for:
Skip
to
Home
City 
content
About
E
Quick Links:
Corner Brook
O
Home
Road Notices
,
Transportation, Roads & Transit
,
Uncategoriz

* * *

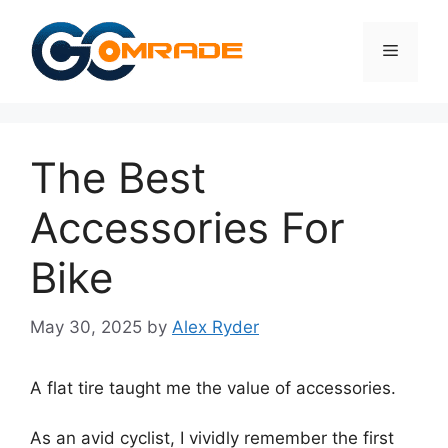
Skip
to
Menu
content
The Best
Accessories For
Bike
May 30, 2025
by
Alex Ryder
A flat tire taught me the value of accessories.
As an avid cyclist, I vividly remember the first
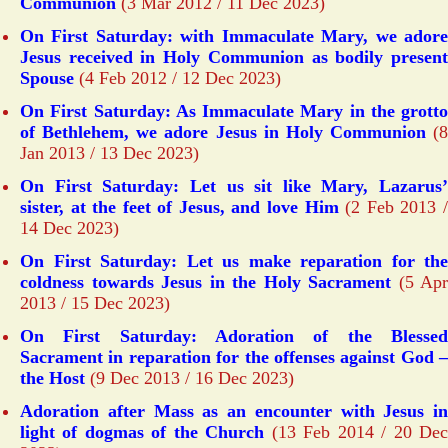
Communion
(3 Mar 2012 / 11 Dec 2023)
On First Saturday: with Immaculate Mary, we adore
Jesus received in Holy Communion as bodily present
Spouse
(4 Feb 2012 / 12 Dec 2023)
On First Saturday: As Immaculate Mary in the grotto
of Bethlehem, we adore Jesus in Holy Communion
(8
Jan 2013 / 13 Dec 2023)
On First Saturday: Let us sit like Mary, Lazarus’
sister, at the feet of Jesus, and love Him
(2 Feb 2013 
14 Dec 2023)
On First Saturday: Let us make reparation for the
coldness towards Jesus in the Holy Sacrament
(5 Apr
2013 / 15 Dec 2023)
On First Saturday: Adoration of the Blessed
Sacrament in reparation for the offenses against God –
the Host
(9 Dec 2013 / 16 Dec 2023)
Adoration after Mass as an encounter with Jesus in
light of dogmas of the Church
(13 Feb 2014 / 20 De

# [Action item]
Read through the entries, then copy every line where the string "Jesus" is found.

# [Result of this task]
Jesus received in Holy Communion as bodily present
of Bethlehem, we adore Jesus in Holy Communion
sister, at the feet of Jesus, and love Him
coldness towards Jesus in the Holy Sacrament
Adoration after Mass as an encounter with Jesus in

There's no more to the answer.